Having a bit of trouble signing my kernel mode driver and creating a service for it.
So, I've created a self-signed certificate using makecert:
makecert -r -pe -n "CN=XXX" -ss "XXX" -sr LocalMachine
then using the certificate management snap-in I exported the certificate to a .pfx file and signed the .sys driver using signtool:
signtool sign /f myCert.pfx /p xxx /t http://timestamp.comodoca.com/authenticode driver.sys
Which was successful.

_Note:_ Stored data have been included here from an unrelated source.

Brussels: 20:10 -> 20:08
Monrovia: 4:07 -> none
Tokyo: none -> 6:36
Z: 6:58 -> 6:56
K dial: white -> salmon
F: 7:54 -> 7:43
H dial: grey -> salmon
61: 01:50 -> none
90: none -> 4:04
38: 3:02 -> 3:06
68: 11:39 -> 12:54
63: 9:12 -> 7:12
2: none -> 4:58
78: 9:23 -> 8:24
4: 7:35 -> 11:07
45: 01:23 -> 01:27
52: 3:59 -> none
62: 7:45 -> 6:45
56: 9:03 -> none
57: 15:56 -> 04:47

Upon using signtool to verify, I received:
Verifying: driver.sys Hash of file (sha1): 9A...7F
Signing Certificate Chain:
Issued to: XXX
Issued by: xxx
Expires: Sat Dec 31 16:59:59 2039
SHA1 hash: 12...46
The signature is timestamped: Sun Jun 10 03:35:21 2012
Timestamp Verified by:
Issued to: UTN-USERFirst-Object
Issued by: UTN-USERFirst-Object
Expires: Tue Jul 09 11:40:36 2019
SHA1 hash: E1...46
Issued to: COMODO Time Stamping Signer
Issued by: UTN-USERFirst-Object
Expires: Sun May 10 16:59:59 2015
SHA1 hash: 3D...C8
Successfully verified: driver.sys
Number of files successfully Verified: 1
Number of warnings: 0
Number of errors: 0
However, when I try to create a service for it:
sc create ncd binPath= C:\Windows\System32\drivers\driver.sys type= kernel
(the binpath is verified to exist), the service is created, but about 10-20 seconds later, the "Program Compatibility Assistant" appears with the annoying "Windows requires a digitally signed driver" dialog.
What gives? It's proven to be signed. I've tried the process three times over, with no luck. I've tried starting the service, but I get a BSOD with a BC code that refers to this issue (the unsigned driver works just fine on XP/32-bit 7).
Some useful documentation you can find here: http://msdn.microsoft.com/en-us/library/windows/hardware/dn170454(v=vs.85).aspx
As Luke said you need both steps, the link provided explains step 2. And with the cross-certificate obtained from Microsoft you should sign those drivers. The signing is done with Win sdk tools.